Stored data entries
.....

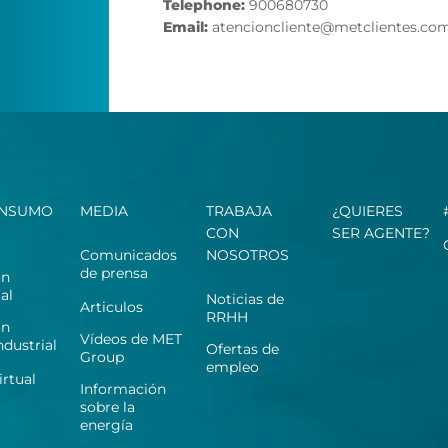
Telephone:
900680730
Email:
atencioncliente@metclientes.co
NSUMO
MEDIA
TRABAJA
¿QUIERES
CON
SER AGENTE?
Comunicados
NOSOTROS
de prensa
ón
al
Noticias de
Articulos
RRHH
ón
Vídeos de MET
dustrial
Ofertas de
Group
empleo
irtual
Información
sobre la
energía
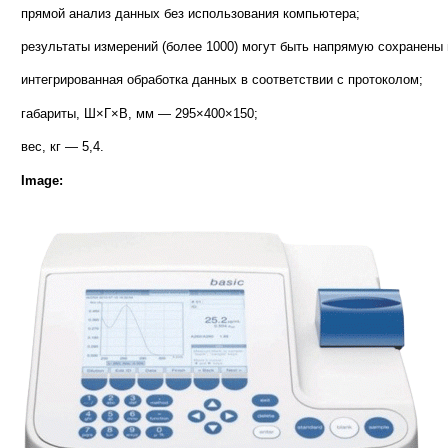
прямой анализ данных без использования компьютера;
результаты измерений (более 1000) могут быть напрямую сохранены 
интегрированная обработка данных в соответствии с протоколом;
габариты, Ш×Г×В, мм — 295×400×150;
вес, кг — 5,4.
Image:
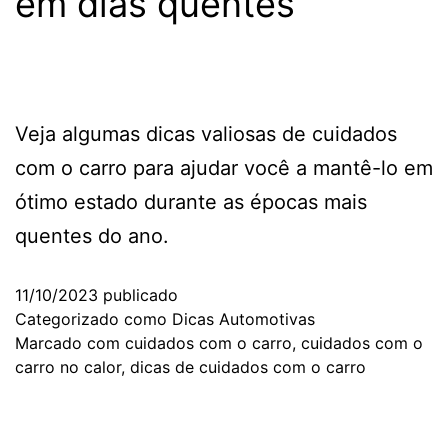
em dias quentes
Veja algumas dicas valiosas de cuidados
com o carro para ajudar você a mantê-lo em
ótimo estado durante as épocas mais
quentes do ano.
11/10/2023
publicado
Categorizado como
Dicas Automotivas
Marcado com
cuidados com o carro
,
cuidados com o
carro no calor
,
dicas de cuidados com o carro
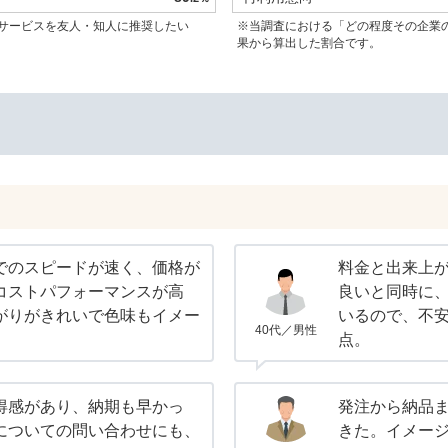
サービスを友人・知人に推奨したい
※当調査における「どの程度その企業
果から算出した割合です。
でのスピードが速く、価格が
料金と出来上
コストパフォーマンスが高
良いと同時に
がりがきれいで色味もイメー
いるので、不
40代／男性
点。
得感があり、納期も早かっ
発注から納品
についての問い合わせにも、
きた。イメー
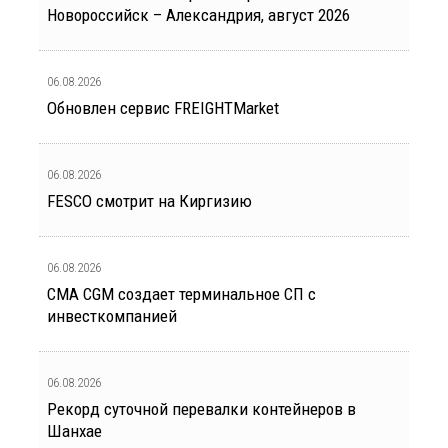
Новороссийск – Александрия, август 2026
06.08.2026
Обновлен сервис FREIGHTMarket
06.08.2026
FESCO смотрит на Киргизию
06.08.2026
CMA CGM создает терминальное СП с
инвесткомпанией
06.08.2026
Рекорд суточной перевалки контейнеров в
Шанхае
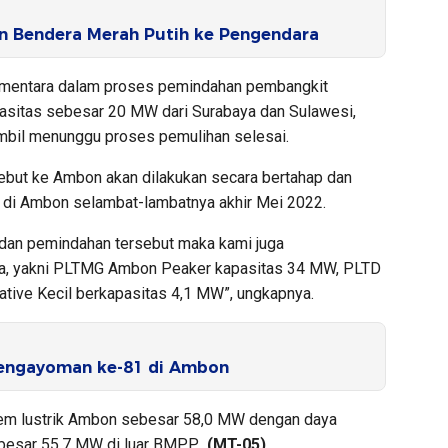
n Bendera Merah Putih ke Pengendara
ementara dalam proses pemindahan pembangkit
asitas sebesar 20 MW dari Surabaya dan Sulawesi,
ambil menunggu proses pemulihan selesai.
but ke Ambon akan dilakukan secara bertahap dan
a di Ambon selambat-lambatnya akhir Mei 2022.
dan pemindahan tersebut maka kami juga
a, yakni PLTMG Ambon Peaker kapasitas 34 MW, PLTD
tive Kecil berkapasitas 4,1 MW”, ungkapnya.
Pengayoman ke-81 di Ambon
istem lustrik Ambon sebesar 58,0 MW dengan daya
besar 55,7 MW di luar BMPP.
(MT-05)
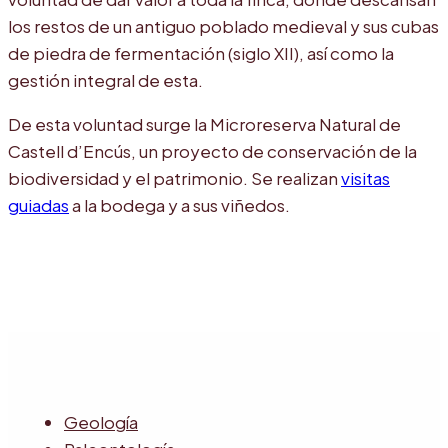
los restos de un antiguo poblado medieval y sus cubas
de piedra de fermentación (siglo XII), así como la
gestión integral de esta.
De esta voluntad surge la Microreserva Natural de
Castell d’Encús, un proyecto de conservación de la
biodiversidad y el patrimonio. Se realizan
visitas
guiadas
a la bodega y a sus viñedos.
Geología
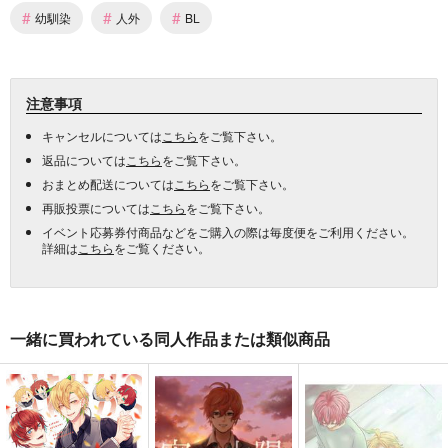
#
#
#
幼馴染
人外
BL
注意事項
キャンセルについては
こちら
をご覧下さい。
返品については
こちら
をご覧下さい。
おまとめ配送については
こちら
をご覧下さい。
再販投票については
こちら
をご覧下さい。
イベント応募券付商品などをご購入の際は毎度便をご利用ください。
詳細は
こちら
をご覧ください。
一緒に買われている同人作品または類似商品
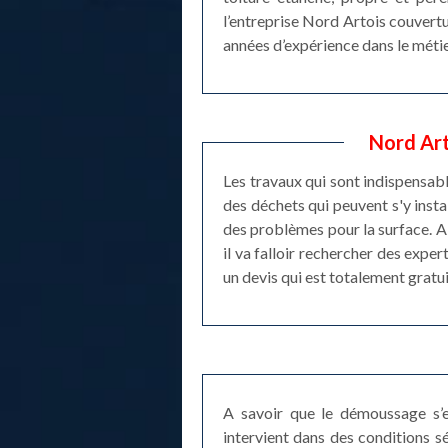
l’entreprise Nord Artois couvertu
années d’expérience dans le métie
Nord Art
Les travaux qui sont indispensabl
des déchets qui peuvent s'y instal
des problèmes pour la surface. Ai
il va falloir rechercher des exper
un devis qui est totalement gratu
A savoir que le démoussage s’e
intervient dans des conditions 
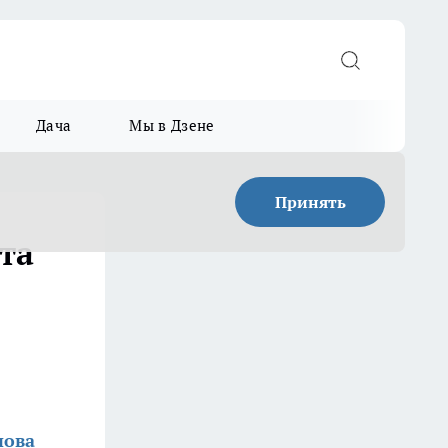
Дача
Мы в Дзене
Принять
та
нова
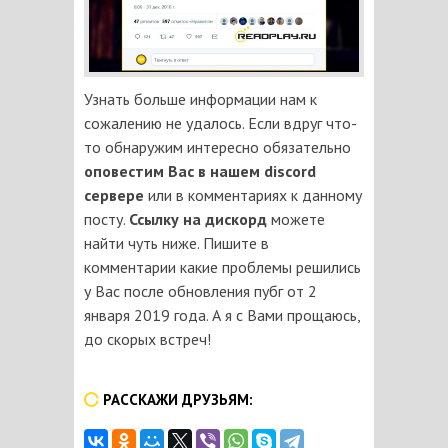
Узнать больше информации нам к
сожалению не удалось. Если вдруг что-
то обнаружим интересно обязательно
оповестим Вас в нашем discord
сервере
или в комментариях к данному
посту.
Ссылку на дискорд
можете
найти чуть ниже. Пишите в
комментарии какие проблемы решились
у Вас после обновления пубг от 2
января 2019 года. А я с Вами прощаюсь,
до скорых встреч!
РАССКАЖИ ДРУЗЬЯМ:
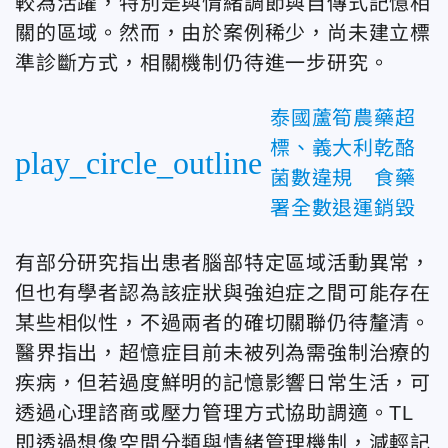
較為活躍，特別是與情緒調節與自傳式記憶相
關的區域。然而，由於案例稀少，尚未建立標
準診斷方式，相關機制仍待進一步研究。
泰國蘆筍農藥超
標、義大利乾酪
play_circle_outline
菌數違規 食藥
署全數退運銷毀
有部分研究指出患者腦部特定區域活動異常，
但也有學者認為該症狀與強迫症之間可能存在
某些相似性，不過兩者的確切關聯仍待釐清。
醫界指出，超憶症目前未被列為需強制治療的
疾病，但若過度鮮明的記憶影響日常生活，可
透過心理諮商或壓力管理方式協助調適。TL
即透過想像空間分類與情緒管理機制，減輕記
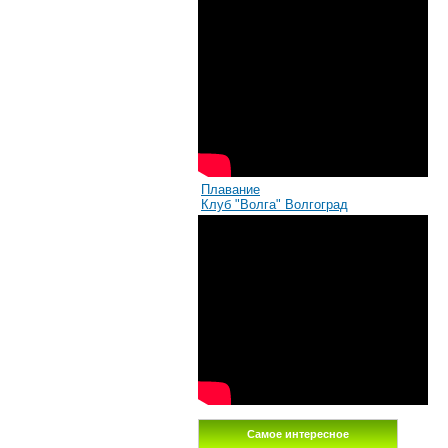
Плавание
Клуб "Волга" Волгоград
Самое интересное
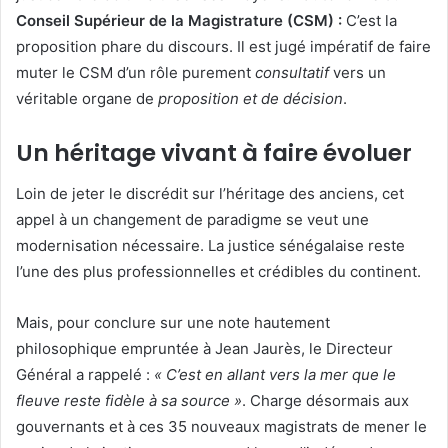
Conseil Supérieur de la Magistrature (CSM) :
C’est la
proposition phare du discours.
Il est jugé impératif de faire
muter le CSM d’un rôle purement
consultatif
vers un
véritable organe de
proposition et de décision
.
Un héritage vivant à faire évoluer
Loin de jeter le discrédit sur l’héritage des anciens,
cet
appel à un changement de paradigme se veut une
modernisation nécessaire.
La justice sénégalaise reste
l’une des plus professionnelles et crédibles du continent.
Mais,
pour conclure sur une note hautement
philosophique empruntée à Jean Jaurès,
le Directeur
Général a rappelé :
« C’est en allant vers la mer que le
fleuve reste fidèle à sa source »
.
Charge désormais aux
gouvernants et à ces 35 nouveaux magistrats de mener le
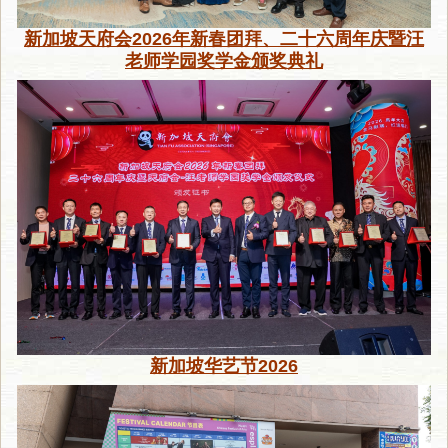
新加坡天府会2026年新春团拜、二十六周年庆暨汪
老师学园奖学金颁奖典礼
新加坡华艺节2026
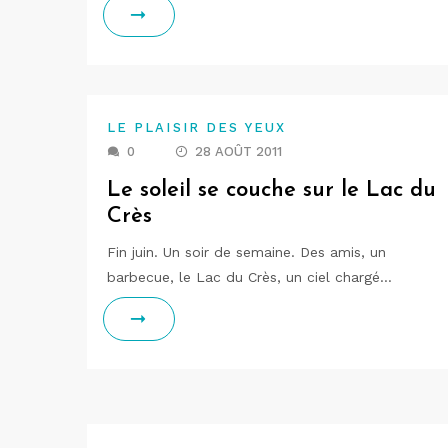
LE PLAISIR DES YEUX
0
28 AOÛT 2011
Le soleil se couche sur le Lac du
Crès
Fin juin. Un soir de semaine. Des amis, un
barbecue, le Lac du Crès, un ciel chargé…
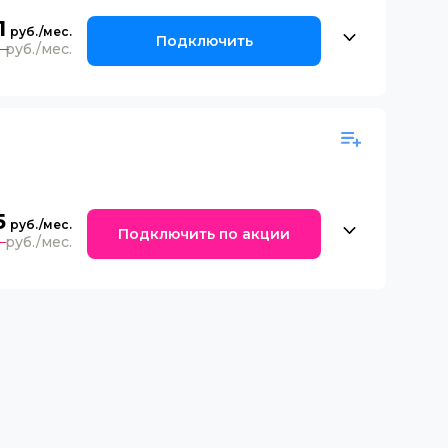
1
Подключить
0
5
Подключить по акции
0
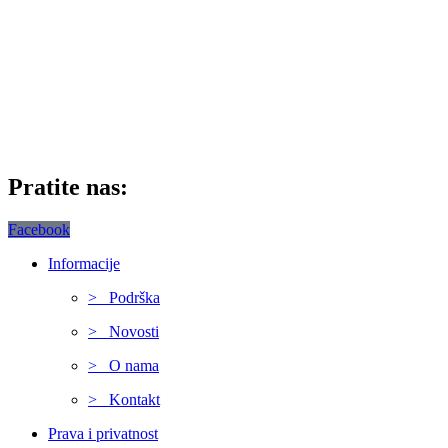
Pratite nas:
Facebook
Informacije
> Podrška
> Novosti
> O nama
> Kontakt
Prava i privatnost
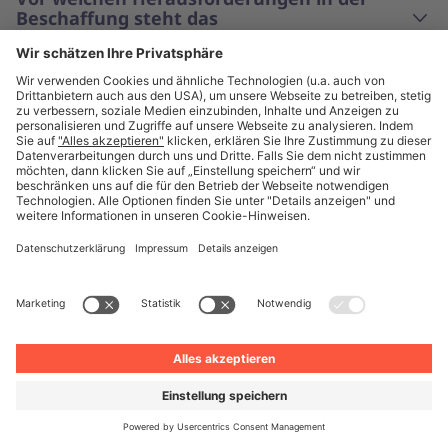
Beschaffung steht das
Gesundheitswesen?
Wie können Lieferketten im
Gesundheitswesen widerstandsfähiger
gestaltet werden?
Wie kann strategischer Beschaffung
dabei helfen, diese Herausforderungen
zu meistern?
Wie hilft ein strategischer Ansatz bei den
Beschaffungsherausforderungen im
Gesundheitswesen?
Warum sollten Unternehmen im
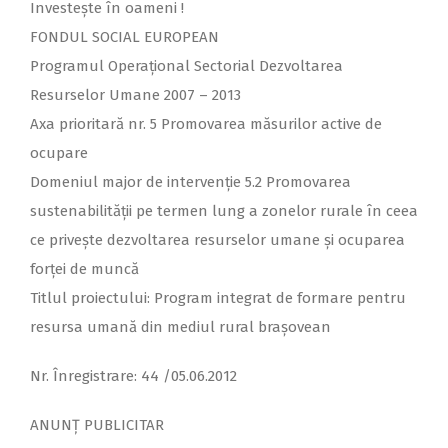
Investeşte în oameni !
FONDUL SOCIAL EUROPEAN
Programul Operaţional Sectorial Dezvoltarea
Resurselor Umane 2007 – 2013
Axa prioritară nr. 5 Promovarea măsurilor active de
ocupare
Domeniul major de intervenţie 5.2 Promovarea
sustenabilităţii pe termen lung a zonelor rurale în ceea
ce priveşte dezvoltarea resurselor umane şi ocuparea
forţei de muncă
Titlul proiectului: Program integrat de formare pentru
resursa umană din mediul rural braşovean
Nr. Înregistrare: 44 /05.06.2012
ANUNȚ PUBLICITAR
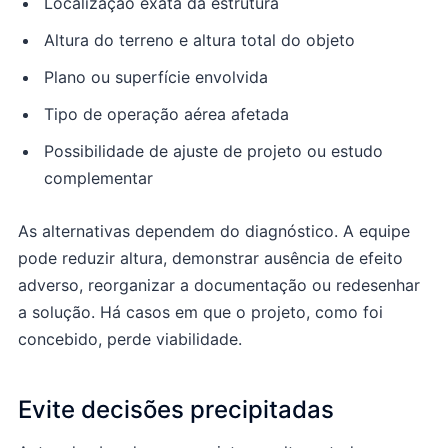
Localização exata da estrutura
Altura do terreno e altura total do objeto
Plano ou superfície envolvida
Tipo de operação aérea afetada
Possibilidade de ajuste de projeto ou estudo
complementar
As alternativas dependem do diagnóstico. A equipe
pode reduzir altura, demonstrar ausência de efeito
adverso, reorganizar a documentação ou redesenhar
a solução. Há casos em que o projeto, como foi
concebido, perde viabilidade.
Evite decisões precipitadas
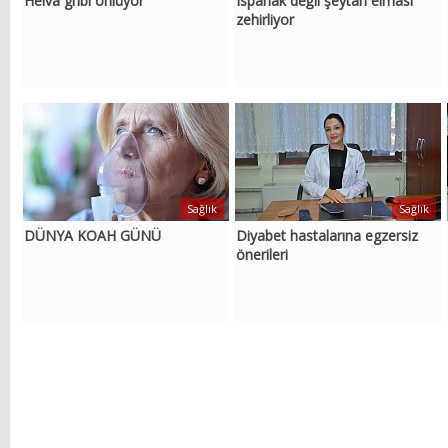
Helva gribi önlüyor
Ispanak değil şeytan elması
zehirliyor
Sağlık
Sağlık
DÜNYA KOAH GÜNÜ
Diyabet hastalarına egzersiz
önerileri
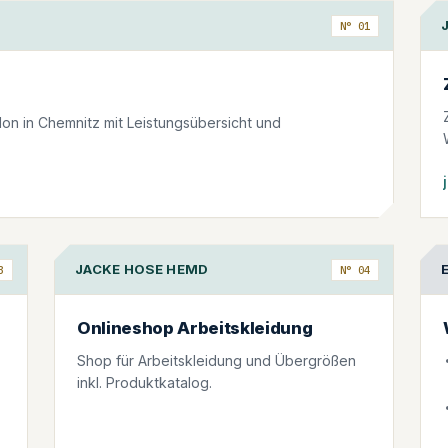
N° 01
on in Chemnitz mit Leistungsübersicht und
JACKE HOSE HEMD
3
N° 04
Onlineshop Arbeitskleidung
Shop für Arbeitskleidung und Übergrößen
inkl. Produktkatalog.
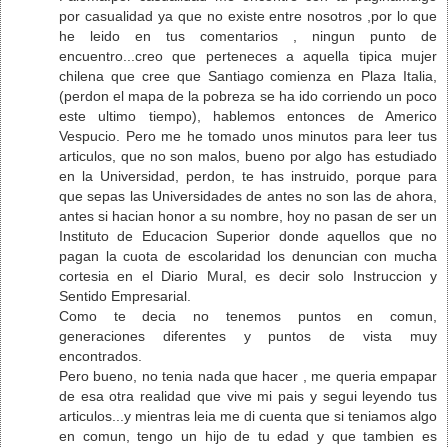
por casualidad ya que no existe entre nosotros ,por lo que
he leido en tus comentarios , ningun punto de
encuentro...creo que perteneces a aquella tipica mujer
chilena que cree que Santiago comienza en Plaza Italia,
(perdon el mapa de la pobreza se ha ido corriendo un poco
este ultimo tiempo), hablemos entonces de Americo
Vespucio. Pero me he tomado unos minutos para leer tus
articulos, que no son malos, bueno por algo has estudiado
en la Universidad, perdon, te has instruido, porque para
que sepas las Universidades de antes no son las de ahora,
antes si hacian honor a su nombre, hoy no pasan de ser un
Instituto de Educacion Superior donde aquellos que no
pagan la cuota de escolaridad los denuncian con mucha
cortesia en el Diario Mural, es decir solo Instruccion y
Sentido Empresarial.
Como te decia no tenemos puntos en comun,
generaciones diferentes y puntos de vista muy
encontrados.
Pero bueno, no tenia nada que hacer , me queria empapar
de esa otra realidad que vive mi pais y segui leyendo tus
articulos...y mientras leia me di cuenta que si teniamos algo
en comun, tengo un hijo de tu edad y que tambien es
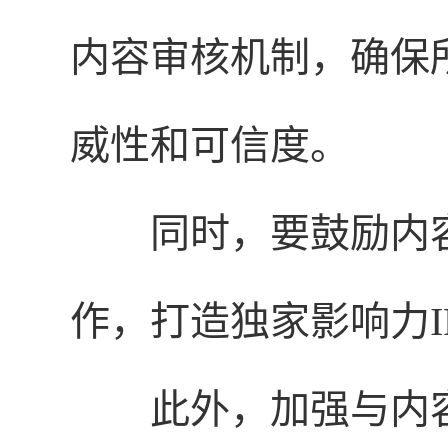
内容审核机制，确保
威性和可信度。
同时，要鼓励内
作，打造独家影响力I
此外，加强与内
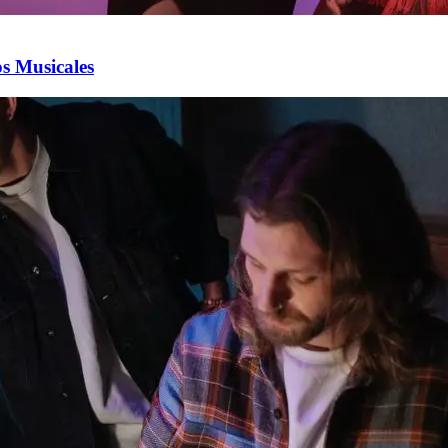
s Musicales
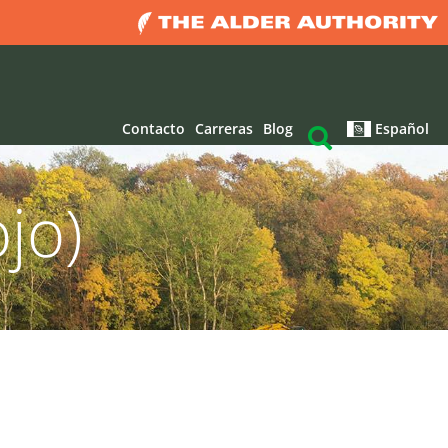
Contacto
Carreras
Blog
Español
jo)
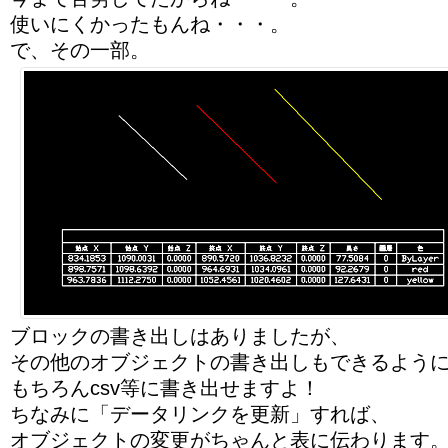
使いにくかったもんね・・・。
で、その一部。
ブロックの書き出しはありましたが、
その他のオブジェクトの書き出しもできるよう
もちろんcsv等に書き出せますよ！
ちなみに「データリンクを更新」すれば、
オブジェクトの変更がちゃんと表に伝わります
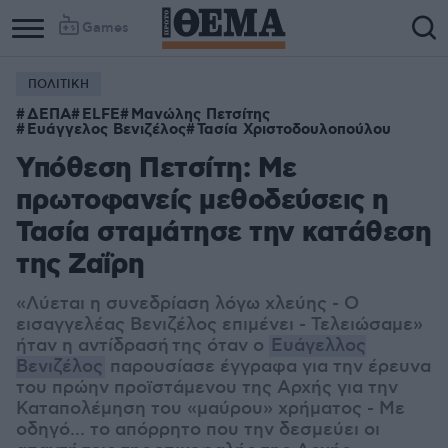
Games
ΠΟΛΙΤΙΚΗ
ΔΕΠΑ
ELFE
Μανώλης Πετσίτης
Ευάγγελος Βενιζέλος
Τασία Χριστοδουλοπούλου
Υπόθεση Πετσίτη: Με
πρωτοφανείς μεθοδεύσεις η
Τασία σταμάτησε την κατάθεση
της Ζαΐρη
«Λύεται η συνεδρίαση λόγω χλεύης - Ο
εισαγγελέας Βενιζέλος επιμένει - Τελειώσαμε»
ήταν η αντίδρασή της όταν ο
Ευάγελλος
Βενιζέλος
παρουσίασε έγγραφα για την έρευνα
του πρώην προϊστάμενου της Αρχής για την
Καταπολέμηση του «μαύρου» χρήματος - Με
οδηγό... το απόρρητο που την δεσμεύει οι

.....

[Work to complete] Find the word "faire" in the data and show each line that holds it.

[Exercise result]
Il est jugé impératif de faire
Un héritage vivant à faire évoluer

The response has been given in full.